When the commission tap is turned off
Roger Sanders, Employee benefits managing director, Lighthouse Group
Lighthouse Group employee benefits managing director Roger Sanders is convinced that the commission and consultancy charging ban is sending shockwaves through the market.
He says: “There has been a lot of talk of the market coming alive with the third anniversary.
“As a company, we have had talks with large employers – 600 or 700 lives or more. They may have had a group scheme and, taking the line of least resistance, used that for AE.
“But the trap for employers and their advisers is that it needed consultancy charging and commission to pay for this. The clock is ticking very loudly for the April cut-off and some providers are turning off the tap, although some are going to the end of March next year.”
He says: “The advisory firm is saying it needs to charge typically £5,000 a month for 600 employees. You can imagine finance directors collectively having a sharp intake of breath. The benefit for them is marginal when the AMC is now 75 bps when it might have been 85bps or 100bps.

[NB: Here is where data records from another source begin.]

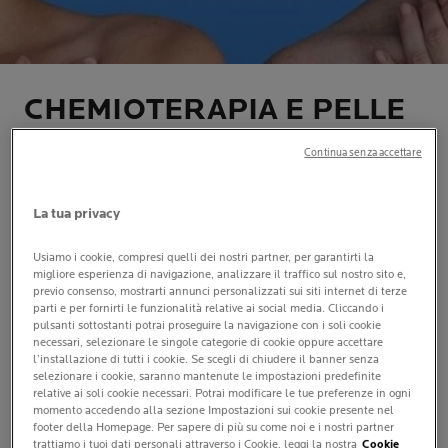
CHEMIOTERAPIA E PELLE
SECCA: CAUSE E CONSIGLI
Continua senza accettare
| By La Roche-Posay
| 22 gennaio 2025
La tua privacy
La chemioterapia, pur rappresentando un trattamento
Usiamo i cookie, compresi quelli dei nostri partner, per garantirti la
essenziale nella lotta contro il cancro, può avere effetti
migliore esperienza di navigazione, analizzare il traffico sul nostro sito e,
previo consenso, mostrarti annunci personalizzati sui siti internet di terze
significativi sulla pelle, uno degli organi più sensibili
parti e per fornirti le funzionalità relative ai social media. Cliccando i
del nostro corpo. Tra i fastidi più comuni troviamo la
pulsanti sottostanti potrai proseguire la navigazione con i soli cookie
pelle secca, causando disagio, prurito e una sensazione
necessari, selezionare le singole categorie di cookie oppure accettare
l’installazione di tutti i cookie. Se scegli di chiudere il banner senza
generale di fragilità cutanea. Ma perché la pelle si
selezionare i cookie, saranno mantenute le impostazioni predefinite
secca durante la chemioterapia? Quali sono le cause di
relative ai soli cookie necessari. Potrai modificare le tue preferenze in ogni
momento accedendo alla sezione Impostazioni sui cookie presente nel
questo fenomeno e come possiamo alleviarne il
footer della Homepage. Per sapere di più su come noi e i nostri partner
fastidio?
trattiamo i tuoi dati personali attraverso i Cookie, leggi la nostra
Cookie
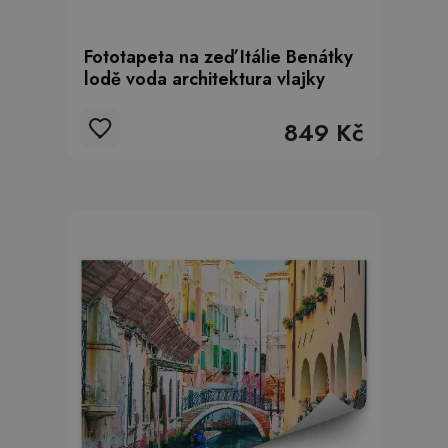
Fototapeta na zeď Itálie Benátky
lodě voda architektura vlajky
849 Kč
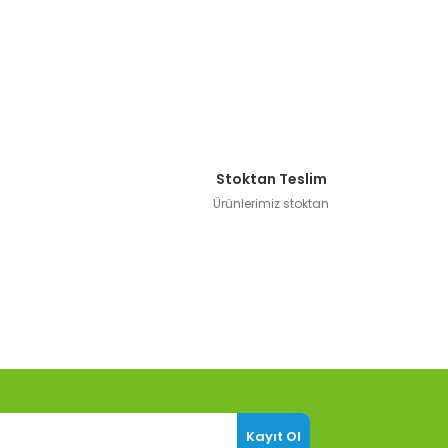
Stoktan Teslim
Ürünlerimiz stoktan
Kayıt Ol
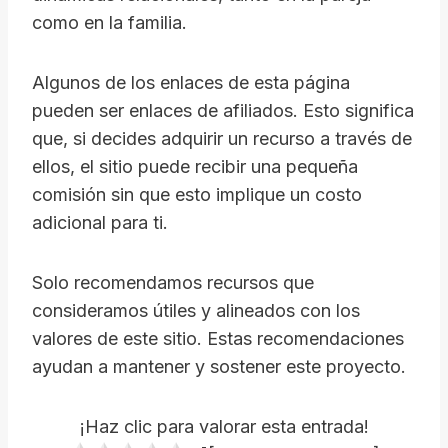
como en la familia.
Algunos de los enlaces de esta página
pueden ser enlaces de afiliados. Esto significa
que, si decides adquirir un recurso a través de
ellos, el sitio puede recibir una pequeña
comisión sin que esto implique un costo
adicional para ti.
Solo recomendamos recursos que
consideramos útiles y alineados con los
valores de este sitio. Estas recomendaciones
ayudan a mantener y sostener este proyecto.
¡Haz clic para valorar esta entrada!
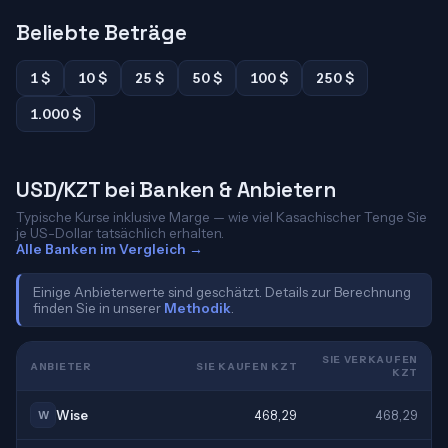
Beliebte Beträge
1 $
10 $
25 $
50 $
100 $
250 $
1.000 $
USD/KZT bei Banken & Anbietern
Typische Kurse inklusive Marge — wie viel Kasachischer Tenge Sie
je US-Dollar tatsächlich erhalten.
Alle Banken im Vergleich →
Einige Anbieterwerte sind geschätzt. Details zur Berechnung
finden Sie in unserer
Methodik
.
SIE VERKAUFEN
ANBIETER
SIE KAUFEN KZT
KZT
Wise
468,29
468,29
W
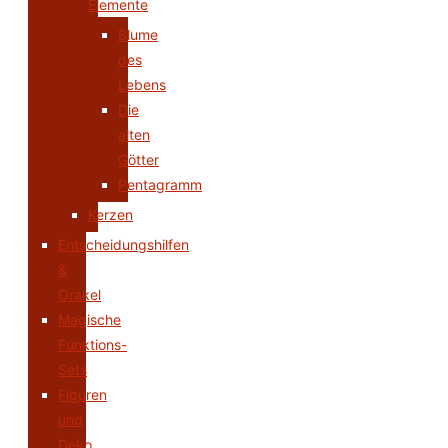
Elemente
Blume
des
Lebens
Die
alten
Götter
Pentagramm
Kerzen
Entscheidungshilfen
&
Orakel
Magische
Funktions-
Sets
Figuren
und
Deko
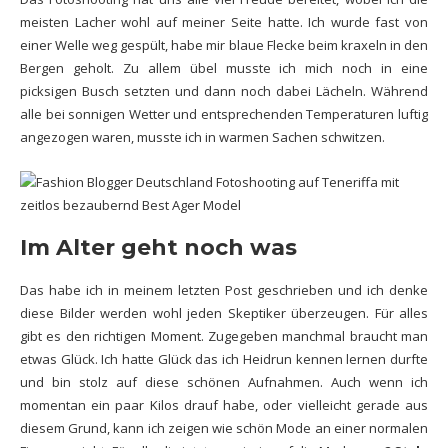
meisten Lacher wohl auf meiner Seite hatte. Ich wurde fast von
einer Welle weg gespült, habe mir blaue Flecke beim kraxeln in den
Bergen geholt. Zu allem übel musste ich mich noch in eine
picksigen Busch setzten und dann noch dabei Lächeln. Während
alle bei sonnigen Wetter und entsprechenden Temperaturen luftig
angezogen waren, musste ich in warmen Sachen schwitzen.
Im Alter geht noch was
Das habe ich in meinem
letzten Post
geschrieben und ich denke
diese Bilder werden wohl jeden Skeptiker überzeugen. Für alles
gibt es den richtigen Moment. Zugegeben manchmal braucht man
etwas Glück. Ich hatte Glück das ich Heidrun kennen lernen durfte
und bin stolz auf diese schönen Aufnahmen. Auch wenn ich
momentan ein paar Kilos drauf habe, oder vielleicht gerade aus
diesem Grund, kann ich zeigen wie schön Mode an einer normalen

“They are looking at £50,000 or £60,000 in expenses and that is the cost of one or two members of staff, depending where the firm is based. This is adding to HR and pension costs in a substantial way and didn’t feature in forward budgeting for phasing contributions. You then have a complication about the middleware from the provider, or the adviser, which has all the human resources records of opt-ins and opt-outs and the audit trail. If the employer is moving to a cheaper solution, it is the devil’s own task to break free of the middleware. It is the admin tail wagging the pension dog.”
Sanders says it is almost impossible to make that jump without planning months in advance, although Lighthouse offers an unbundled trust with separate middleware.
“Most modern models are similar but 2012/13 systems are inclusive, vertical and bundled,” he says.
“There isn’t a happy ending. The employer either pays up or runs the scheme itself – but needs an extra member of staff – or it bites the bullet, changes companies, changes the middleware and has a special implementation project that will manage the migration of data.
“At the present, that is where the larger employers are – they haven’t made the jump yet, but they may decide to.”